◆ Work request
An exact copy of all the entries is needed, with no images in it.

[Stored data entries]

>>>>>

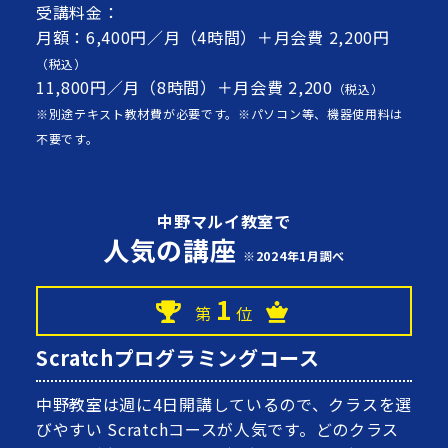
受講料金：
月額：6,400円／月（4時間）＋月会費 2,200円
（税込）
11,800円／月（8時間）＋月会費 2,200
（税込）
※別途テキスト教材費が必要です。※パソコン等、機器使用料は
不要です。
中野マルイ教室で
人気の講座
※2024年1月調べ
1
第
位
Scratchプログラミングコース
中野教室は週に4日開講しているので、クラスを選
びやすい Scratchコースが人気です。どのクラス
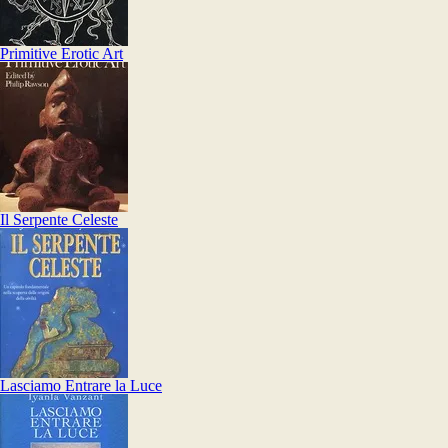
Primitive Erotic Art
Il Serpente Celeste
Lasciamo Entrare la Luce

<<<<<

◆ Response box
受講料金：
月額：6,400円／月（4時間）＋月会費 2,200円
（税込）
11,800円／月（8時間）＋月会費 2,200
（税込）
※別途テキスト教材費が必要です。※パソコン等、機器使用料は
不要です。
中野マルイ教室で
人気の講座
※2024年1月調べ
1
第
位
Scratchプログラミングコース
中野教室は週に4日開講しているので、クラスを選
びやすい Scratchコースが人気です。どのクラス
Primitive Erotic Art
Il Serpente Celeste
Lasciamo Entrare la Luce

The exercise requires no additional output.